Le bilan pharmaceutique personnalisé - nouvelle mission du futur pharmacien coordonnateur ? -, Céline Turci en a déjà fait son cheval de bataille et son sujet de thèse. « Je me suis appuyée sur une étude menée par une trentaine d'étudiants en pharmacie lyonnais l'année dernière, raconte l'étudiante en stage de 6e année à la Pharmacie centrale de Communay, dans le Rhône. Chaque étudiant avait réalisé cinq bilans pharmaceutiques personnalisés. Leur intérêt est évident.

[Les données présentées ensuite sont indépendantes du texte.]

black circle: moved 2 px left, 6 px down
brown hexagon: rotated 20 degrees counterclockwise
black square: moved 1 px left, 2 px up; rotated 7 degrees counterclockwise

Il est absolument nécessaire de voir en détail avec les patients les bases et les spécificités de leur traitement lors d'une première prescription, puis d'y revenir périodiquement en cas de traitement long. Cela permet non seulement de leur en expliquer le protocole, mais aussi, parfois, de déceler des comportements inadaptés voire dangereux. »

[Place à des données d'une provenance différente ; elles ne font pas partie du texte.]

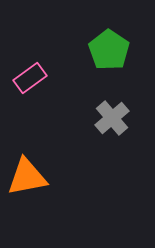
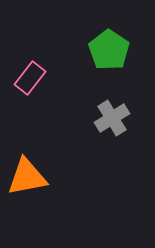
pink rectangle: rotated 16 degrees counterclockwise
gray cross: rotated 8 degrees clockwise
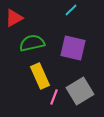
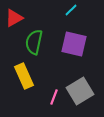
green semicircle: moved 2 px right, 1 px up; rotated 65 degrees counterclockwise
purple square: moved 1 px right, 4 px up
yellow rectangle: moved 16 px left
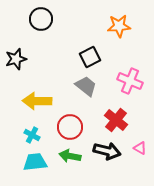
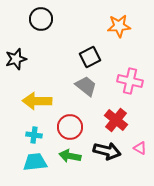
pink cross: rotated 10 degrees counterclockwise
cyan cross: moved 2 px right; rotated 21 degrees counterclockwise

Les patients inclus dans l'étude étaient vus une première fois et remplissaient un questionnaire destiné à savoir s'ils prenaient bien leur traitement et respectaient leur suivi biologique, et à mesurer leur connaissance des différents médicaments. Les étudiants devaient ensuite travailler sur l'historique du patient, sa problématique, et préparer pour le rendez-vous suivant un schéma de soins comprenant un plan de prise avec les posologies et les principales informations pour chaque médicament (indications, contre-indications, interactions à éviter) ainsi que des conseils hygiénodiététiques. Un troisième rendez-vous, deux mois plus tard, permettait d'évaluer les changements concernant la prise du traitement, la connaissance de la pathologie et des différents médicaments, ainsi que leur « comportement hygiénodiététique ».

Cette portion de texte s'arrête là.